Structurally, Dellamorte Dellamore is top heavy (not a pun on Falchi's fantastic topless scenes*) as the first incarnation of She consumes the first hour of the film. The other versions of the alluring femme and their impact in the film, run far shorter. They're all pivotal, however, as they're key triggers to the decline of Dellamorte's deteriorating mental state. There is of course Gnagi's sideplot, where he falls for the career obsessed mayor's daughter. Dead or alive; she's still only fourteen years old, regardless of Gnagi believing he is also a child. Back on topic, the film does manage to work really well, despite its absurdity. It's largely due to its uniqueness and its surreal, dreamlike quality; everything feels and behaves so out-of-wack, that any flaw might come across as intentional by Michele Soavi. A notable reason why Dellamorte Dellamore is given the clichéd description as being Lynchian. Although, Italain horror has always had its own eccentricities and general weirdness well before the term was ever coined.

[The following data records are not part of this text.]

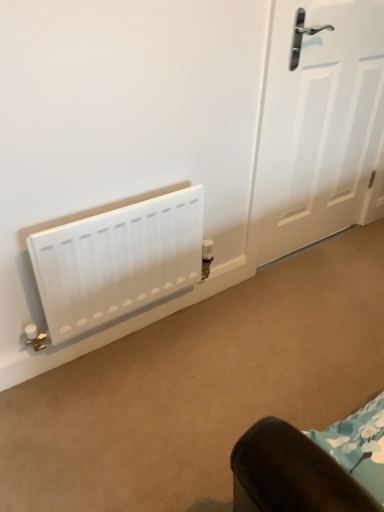 Question: Considering the positions of point (130, 246) and point (354, 106), is point (130, 246) closer or farther from the camera than point (354, 106)?

Choices:
 (A) closer
 (B) farther

Answer: (A)

Question: Choose the correct answer: Is white matte radiator at lower left inside white matte door at right or outside it?

Choices:
 (A) inside
 (B) outside

Answer: (B)

Question: Considering their positions, is white matte radiator at lower left located in front of or behind white matte door at right?

Choices:
 (A) front
 (B) behind

Answer: (A)

Question: From a real-world perspective, is white matte door at right positioned above or below white matte radiator at lower left?

Choices:
 (A) below
 (B) above

Answer: (B)

Question: Is point (367, 166) closer or farther from the camera than point (51, 233)?

Choices:
 (A) farther
 (B) closer

Answer: (A)

Question: Is white matte door at right wider or thinner than white matte radiator at lower left?

Choices:
 (A) thin
 (B) wide

Answer: (A)

Question: In terms of size, does white matte door at right appear bigger or smaller than white matte radiator at lower left?

Choices:
 (A) small
 (B) big

Answer: (B) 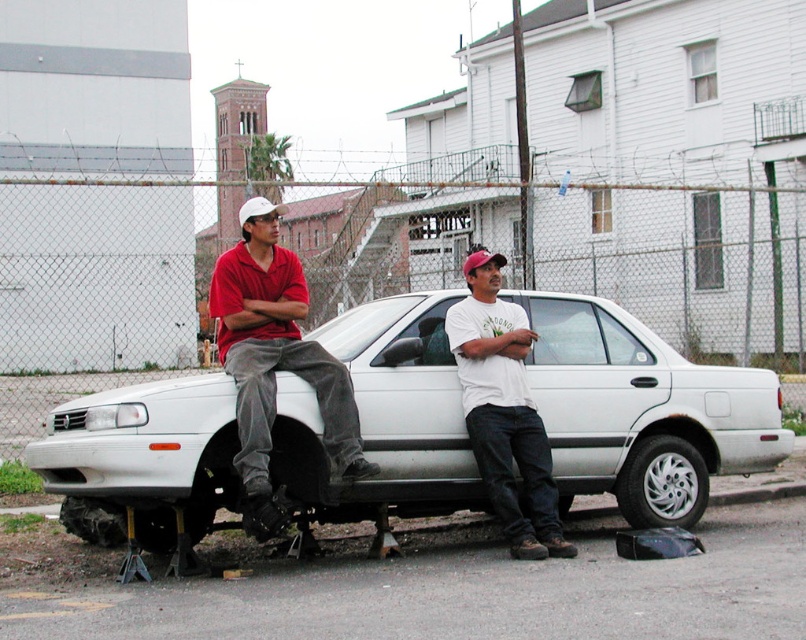 You are a photographer positioned to the left of the scene. You want to capture a photo that includes both the white matte sedan at center and the matte red shirt at left. Which direction should you move to ensure both subjects are in frame?

Since the white matte sedan at center is to the right of the matte red shirt at left, you should move to the left to include both subjects in your frame.

You are a delivery person trying to place a package between the matte red shirt at left and the white matte car at center. The package is 1.3 meters long. Can you fit it in the space between them?

The space between the matte red shirt at left and the white matte car at center is 1.24 meters, which is shorter than the package length of 1.3 meters. Therefore, the package cannot fit in the space between them.

You are a photographer at the scene. You need to capture a photo where both the white matte sedan at center and the matte red shirt at left are clearly visible. Given that the sedan is smaller than the shirt, where should you position yourself to ensure both are in frame?

Since the white matte sedan at center is smaller than the matte red shirt at left, you should position yourself closer to the sedan to ensure both objects are visible in the frame. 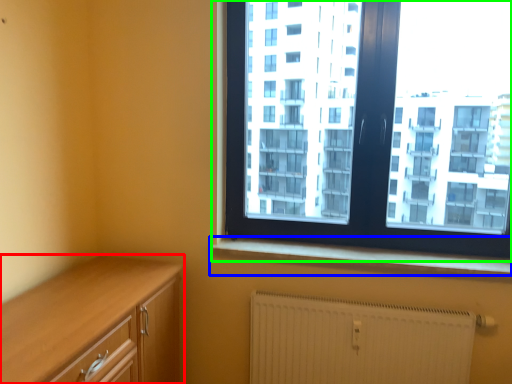 Question: Which is nearer to the cabinetry (highlighted by a red box)? window sill (highlighted by a blue box) or window (highlighted by a green box).

Choices:
 (A) window sill
 (B) window

Answer: (A) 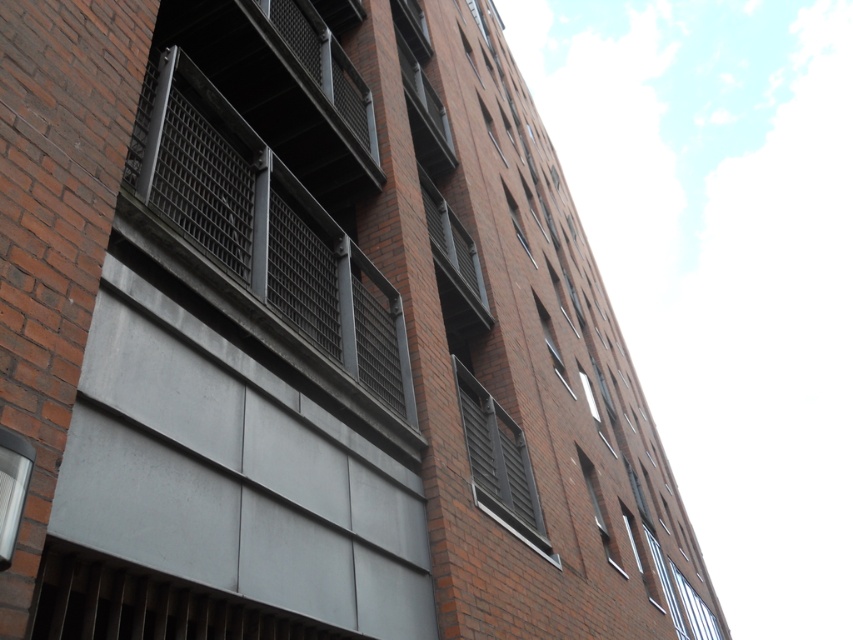 You are standing in front of a multi story brick building. You see two points marked on the building facade. The first point is at coordinate point (520, 513) and the second point is at coordinate point (677, 572). Which point is closer to you?

Point (520, 513) is in front of point (677, 572), so it is closer to you.

Based on the photo, you are an architect assessing the building facade. You notice the matte gray window at center and the clear glass window at lower right. Which window has a smaller width?

The matte gray window at center has a lesser width compared to the clear glass window at lower right, so the matte gray window at center is smaller in width.

You are standing on the ground floor of the building and want to clean the matte gray window at center. If your ladder can reach up to 4 meters, will it be sufficient to reach the window?

The matte gray window at center and viewer are 4.37 meters apart from each other. Since the ladder can only reach up to 4 meters, it is insufficient to reach the window.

In terms of the film's visual style, it's a veritable mix of vintage Sam Raimi and early Peter Jackson; particularly many of the nocturnal graveyard scenes. Mauro Marchetti's stunning cinematography easily elevates the film above most other '90s horror films, let alone the barely functioning Italian horror industry at the time. Soavi, a fan of classic fine art and recreating them in his films, creates a homage to one during the ossuary scene, where Dellamorte has his head wrapped in a scarf, passionately kissing a veiled She; an obvious reference to Rene Magritte's The Lovers II. Other films also get the referential treatmentl  the most blatant being the snow globe from Orson Welles's Citizen Kane (1941). A totally obscure one, is Dellamorte constantly mistaken for an engineer; a reference to David Hemming's character in Dario Argento's Deep Red (1975). Of course, Soavi was no stranger to referencing grand pieces of art with his directorial debut, the Euro-slasher Stagefright (1987); a classic horror in its own right.

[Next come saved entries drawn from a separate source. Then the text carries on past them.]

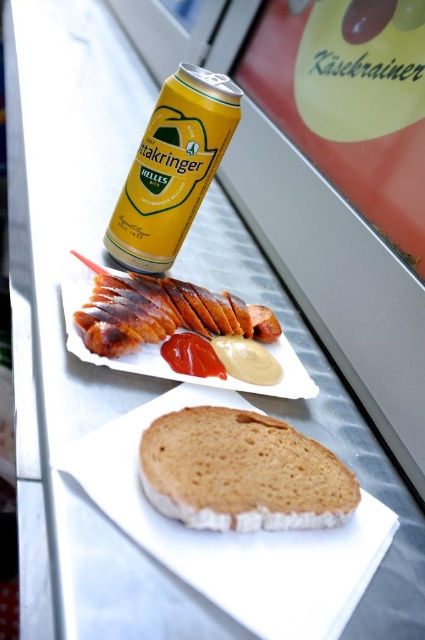 You are at a picnic and want to grab the smokey brown sausage at center. However, you notice the yellow matte can at upper center is blocking your path. Can you move the can to the right to access the sausage?

The yellow matte can at upper center is positioned on the left side of smokey brown sausage at center, so moving it to the right would clear the path to the sausage.

What object is located at the coordinates point (172, 168) in the image?

The yellow matte can at upper center is located at point (172, 168).

You are a bartender who needs to place a coaster under the yellow matte can at upper center and the smokey brown sausage at center. Which object requires a larger coaster to fit underneath?

The yellow matte can at upper center requires a larger coaster because it is larger in size than the smokey brown sausage at center. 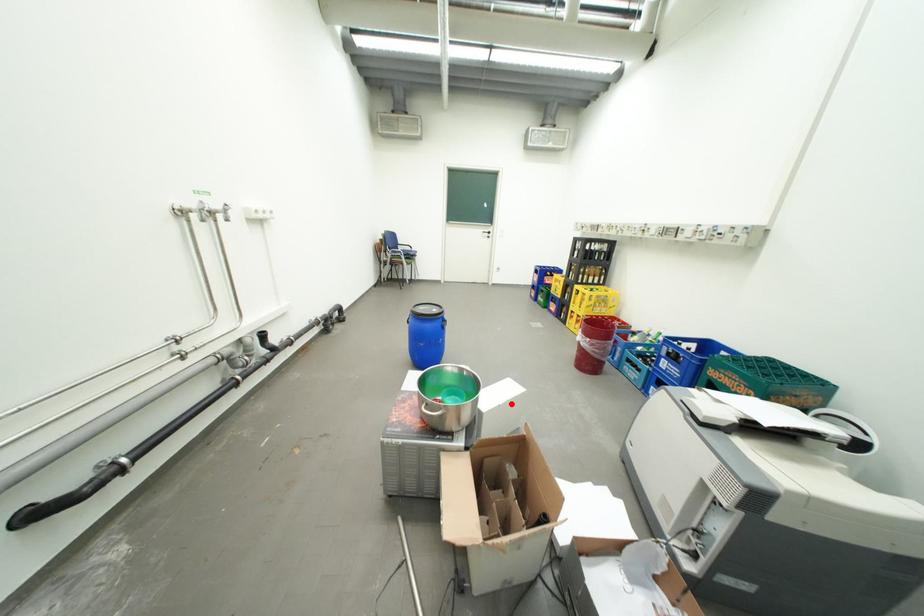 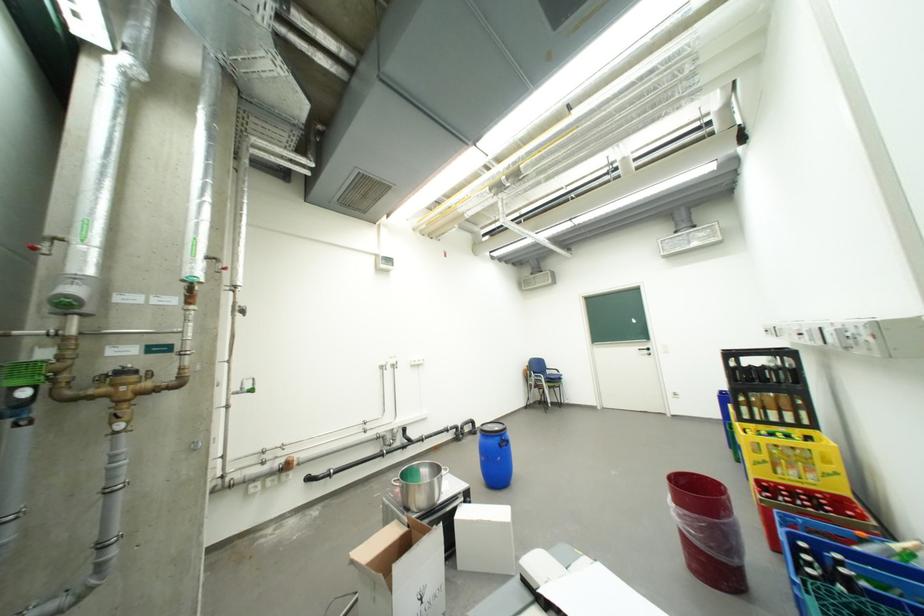 Question: I am providing you with two images of the same scene from different viewpoints. In image1, a red point is highlighted. Considering the same 3D point in image2, which of the following is correct?

Choices:
 (A) It is closer
 (B) It is farther

Answer: (A)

Perhaps the film's greatest achievement is Rupert Everett being in it, playing it thoroughly emo, yet defying the odds and being the superb lead. Easily his best film. Witnessing him shoot dumdum bullets into the undead while acting thoroughly morose is how I would imagine Ash J. William would be if he was a poncey English bloke. Everett is also the common element that keeps the film flowing and compelling, regardless of its incoherent plot. He bridges all the on-screen insanity from one scene to the next, from his comedic scenes with Hadji-Lazaro's Gnagi, to his doomed romances with Falchi's multiples of She; it's thoroughly entertaining.

Bottom line - Dellamorte Dellamore is a classic, yet sadly perfect swan song as the last great Italian horror. It's also tragic Soavi never helmed any other theatrical films afterwards and retreated into TV work, as he stepped out of the shadow of being Dario Argento's protégé and proved to possess his own unique style and talent. The Italian film industry was in dire straits at the time, and all the great directors were well past their primes, which makes Soavi an important name in the canon of Italian horror for being responsible for its last great entry.

*Can't link any of the multiple screenshots I took of Anna Falchi's topless scenes as Imgur deleted them. The philistines.